В божественной гармонии лежали перед нами обе бухты, разделенные серыми скалами, волны зеленых холмов, утес у самого края земли и монастырь на его вершине, утопающий в цветущем саду. Белые игрушечные кораблики скользили по недвижной, уходящей вдаль глади, крохотные и одинокие. Узенькая светлая полоска пляжа гребешком впивалась в кромку густой рощи. Крыши прибрежных гостиниц, коробочки вилл, амфитеатр – все поглощало плотное, как шерсть, зеленое пространство. Людей и вовсе не было видно. И лишь корабль Одиссея, могучий и величественный, плыл в сияющем свете.
4
У меня едва не случился приступ синдрома Стендаля. Говорят, что чаще всего он нападает на людей во флоренции, когда изобилие красот пробирает до самых нервных окончаний и переливается через край возможностей человеческого восприятия.
В таком состоянии больной может совершить непредсказуемые поступки: возненавидеть, например, картину и кинуться с кулаками на ее персонажей. Флорентийских экскурсоводов даже учат на специальных курсах, как в таких случаях оказать человеку первую музейную помощь.
На мысе Канони есть все. Здесь одновременно присутствуют Эллада, Византия, Венеция, имперская Британия и современная Европа.
Пальмы, пинии, туя с серебряными шишечками, мирт – это только то, что я знаю по названиям, а еще – покрытые красными, белыми, малиновыми, голубыми цветами невысокие деревья с круглыми кронами, которые в другой стране остались бы в лучшем случае кустиками; кактусы с лепешками, утыканными поверху круглыми пальчиками, как ступни циклопов; розовые персики, зеленые апельсины, лимоны, мелкие, как градины; алая герань в горшках на балконах и вездесущий виноград.
Даже революционный французский гарнизон, который задержался здесь всего лишь на несколько месяцев, успел оставить легкий, изящный рисунок лесенок и балюстрад, взбитых сливок в высоких стаканах и ступеней, сбегающих с террасы по отвесному обрыву к набережной.

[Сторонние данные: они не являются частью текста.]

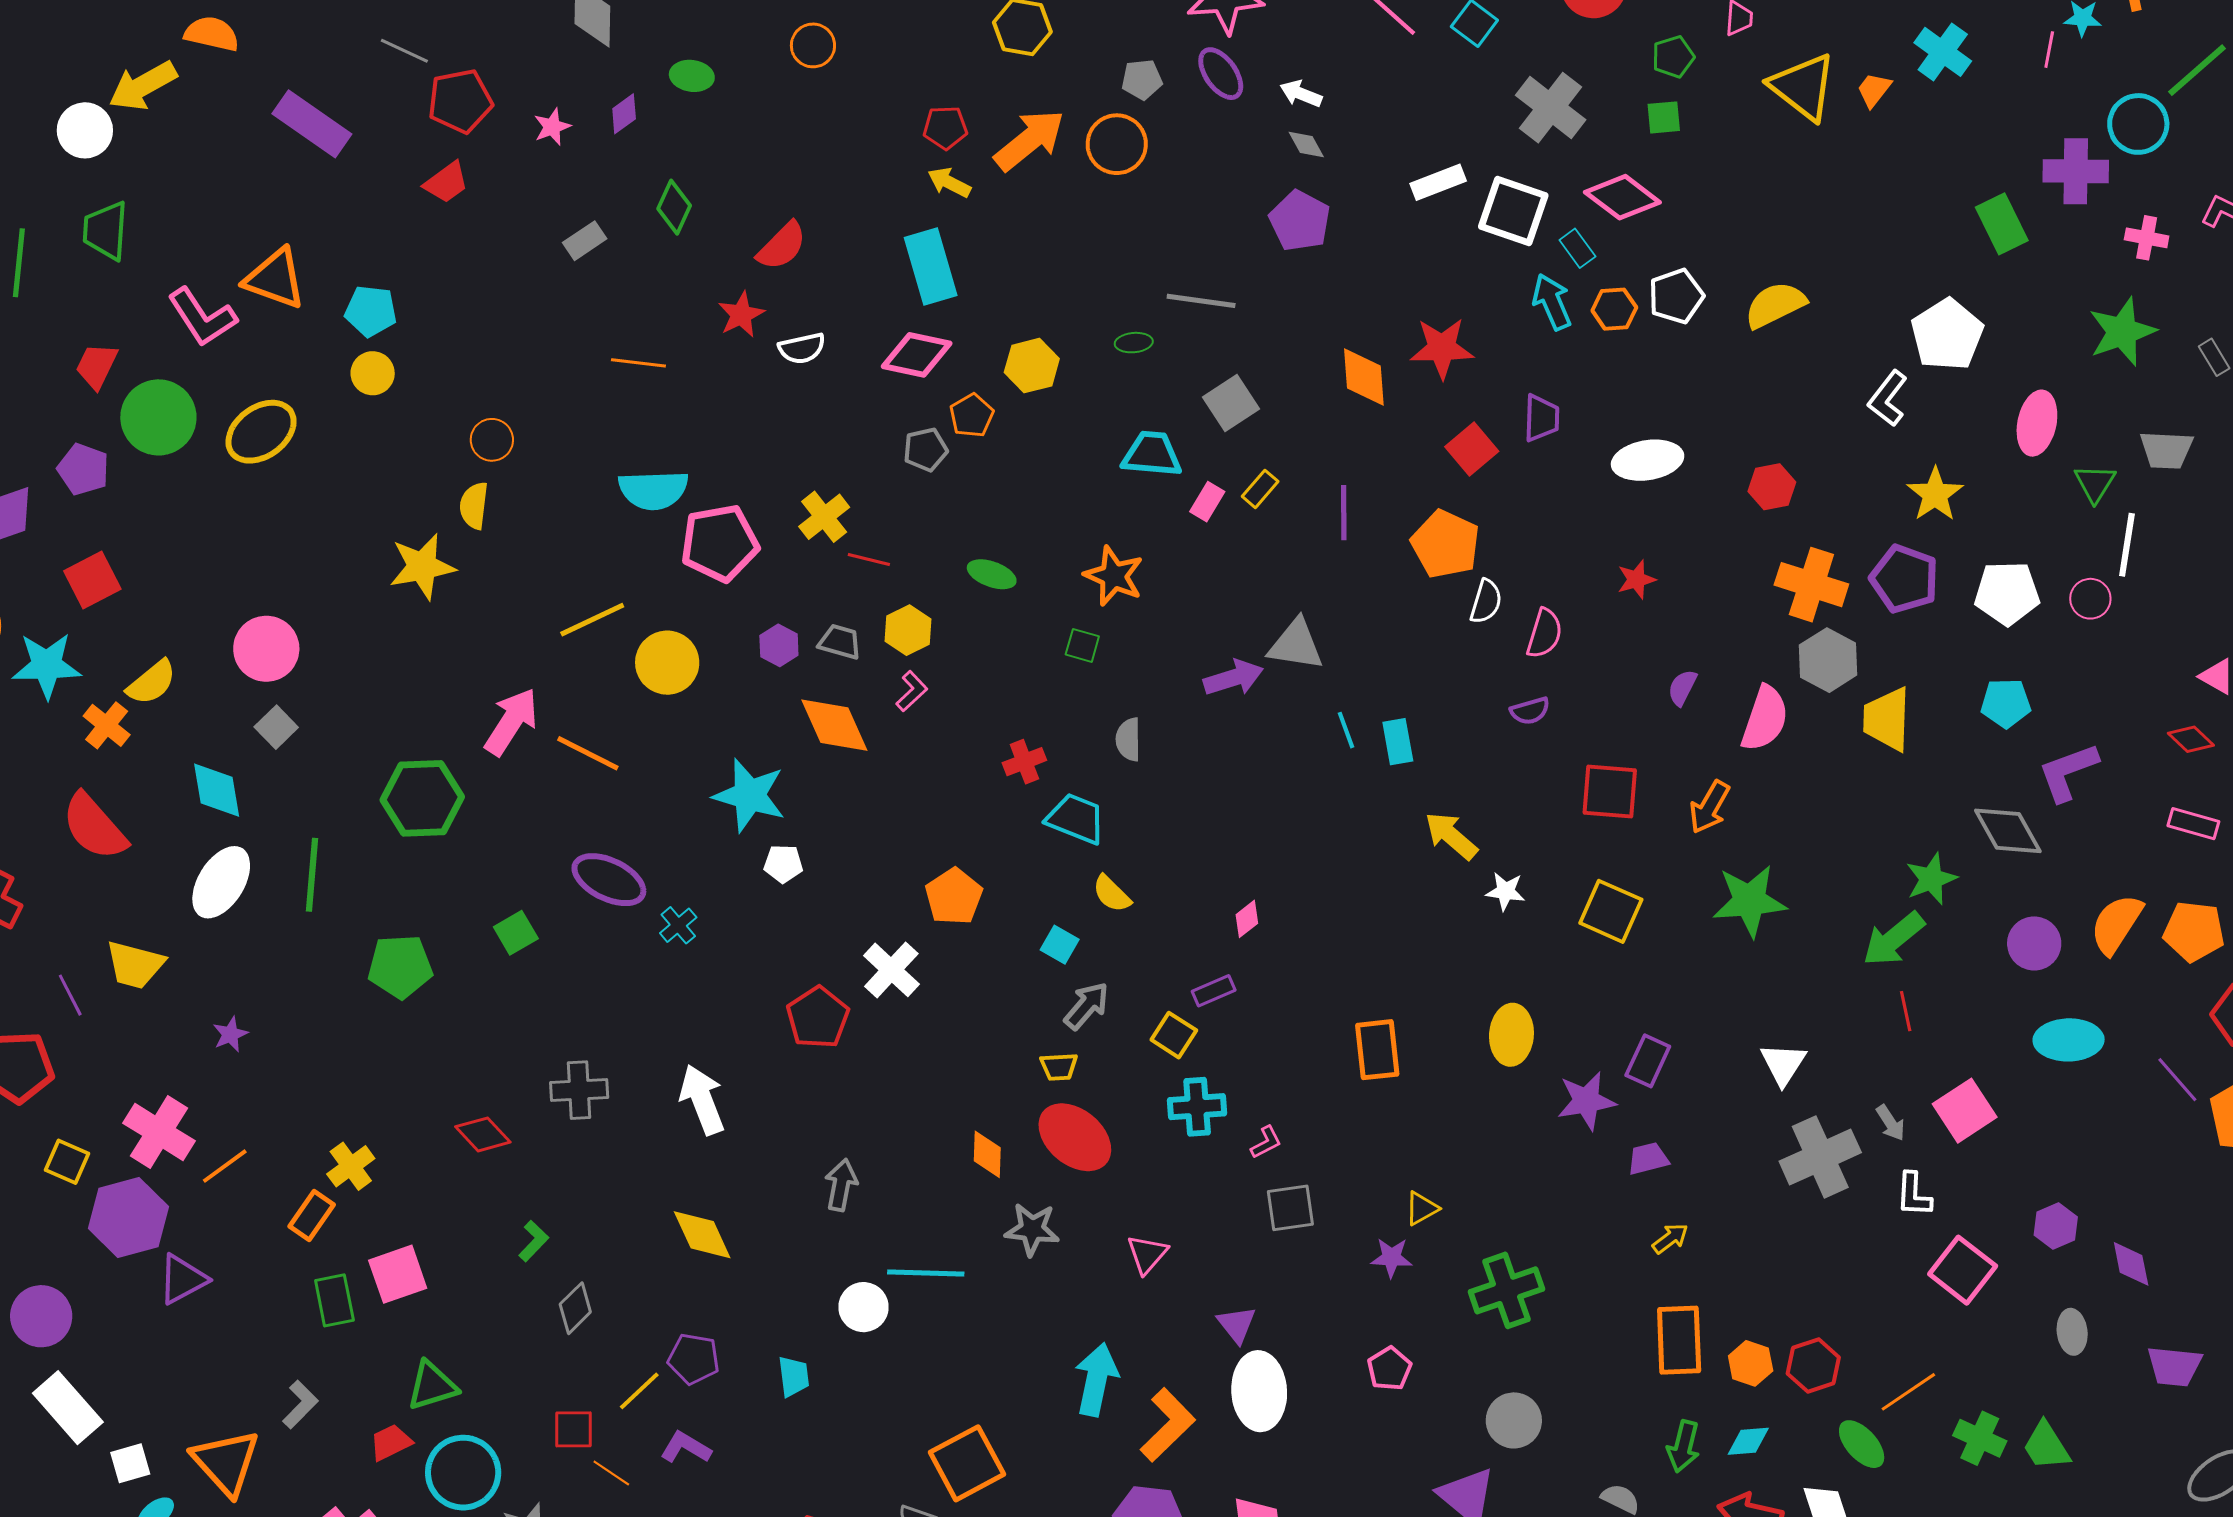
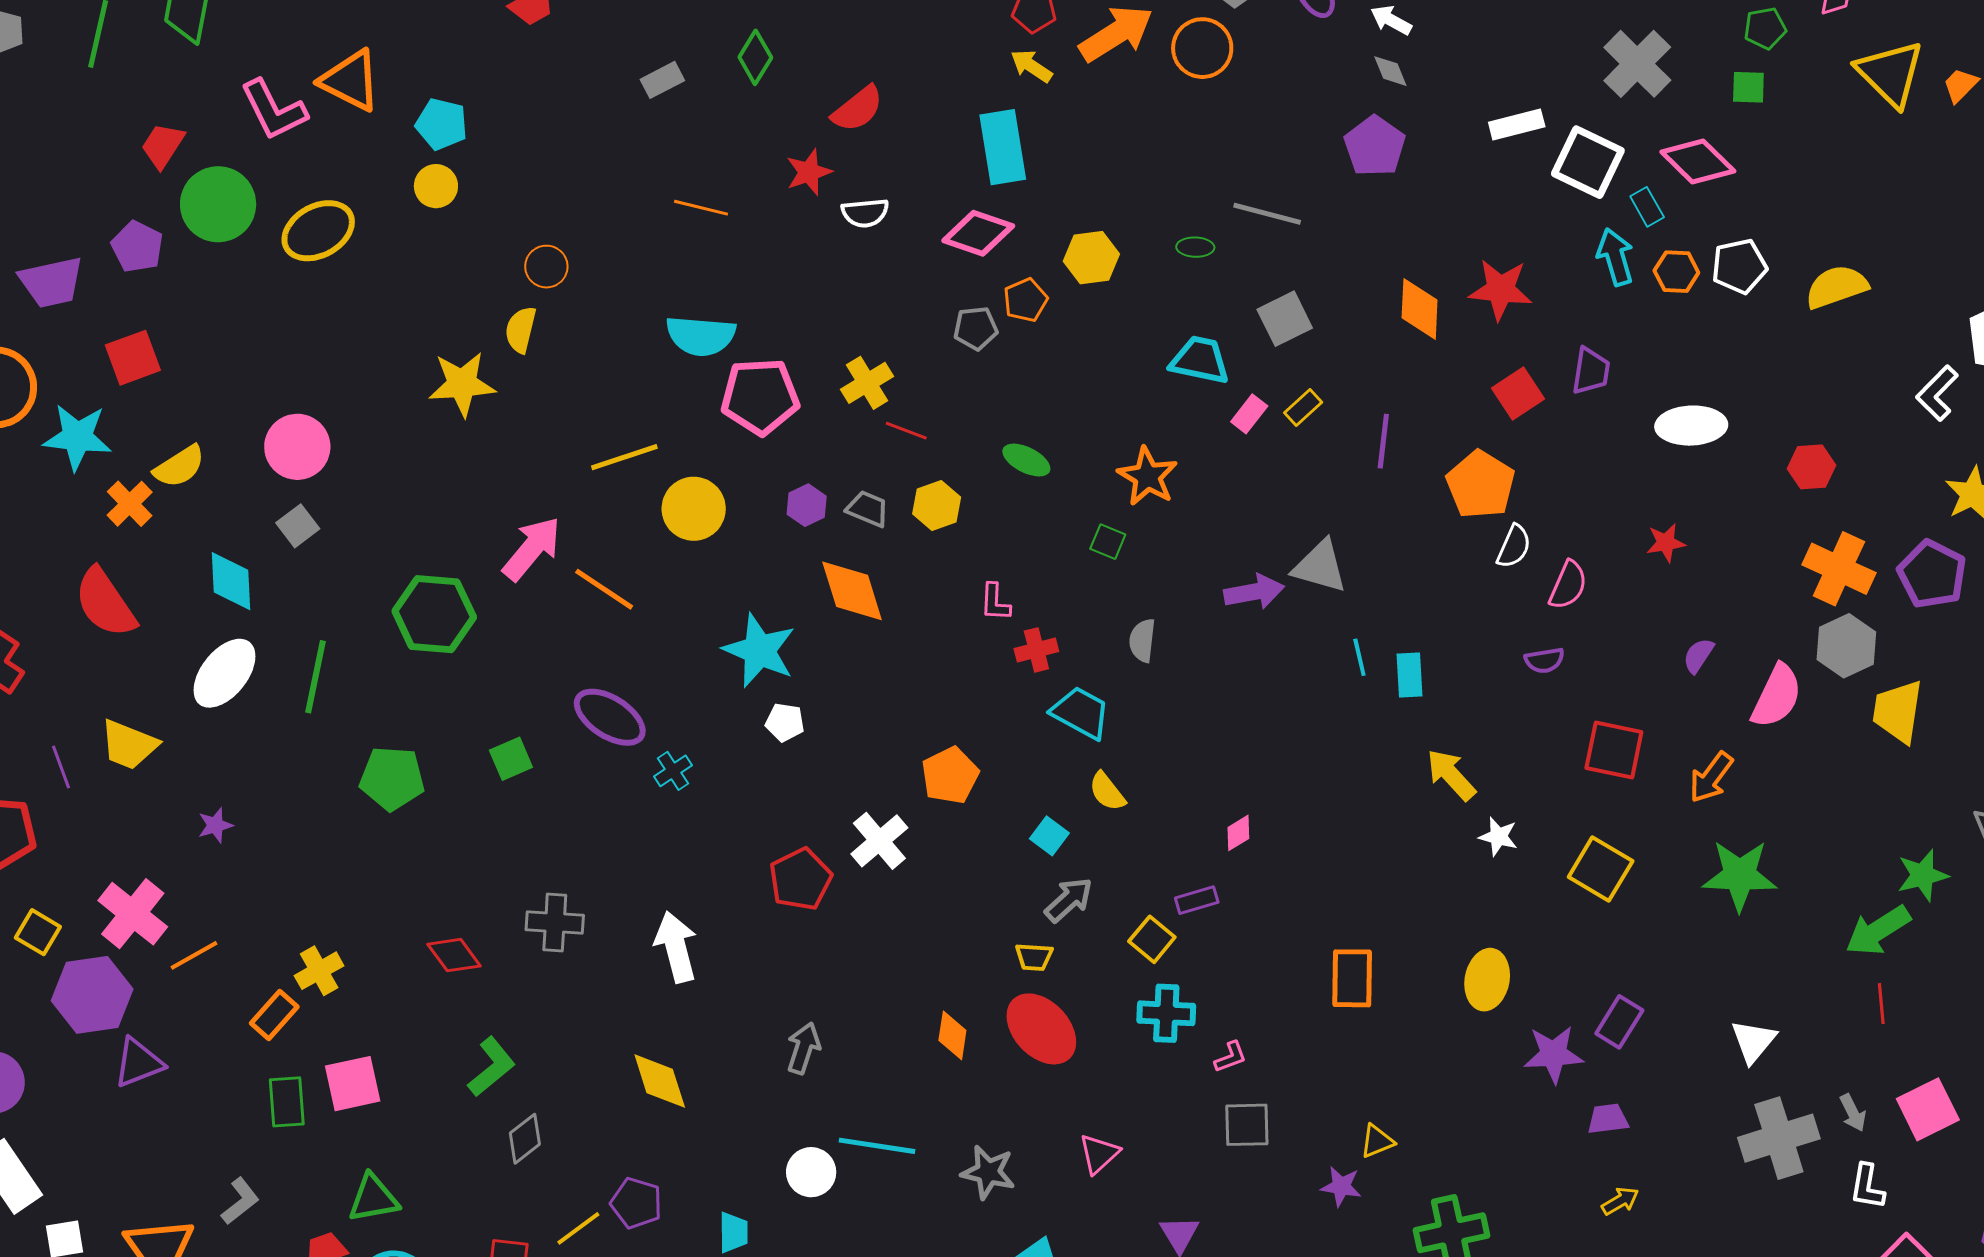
pink L-shape: (912, 691) -> (995, 602), moved, turned 129
gray star: (1032, 1229) -> (988, 1172), moved
green L-shape: (534, 1241) -> (492, 1067), size x1.5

И пушку, давшую название мысу, – Канони.
Зачем понадобилось приплетать сюда еще и историю с Одиссеем и выдавать мышиный остров с миниатюрным византийским монастырем за очередной окаменевший корабль? Разве нарочно, чтобы подчеркнуть, что именно здесь, у выхода в Ионическое море, стояла когда-то античная гавань. Залив, сама его поверхность, которая простирается во всей своей голубизне от обзорной площадки до лиловой линии горизонта, полны чудес. Узкий мост, ведущий на небольшой, заставленный гостиницами остров, отделяет от моря соленое озеро Халкиопулу.
Когда-то здесь неугомонный Джерри Даррелл наблюдал за перелетными птицами и кормил пеликанов.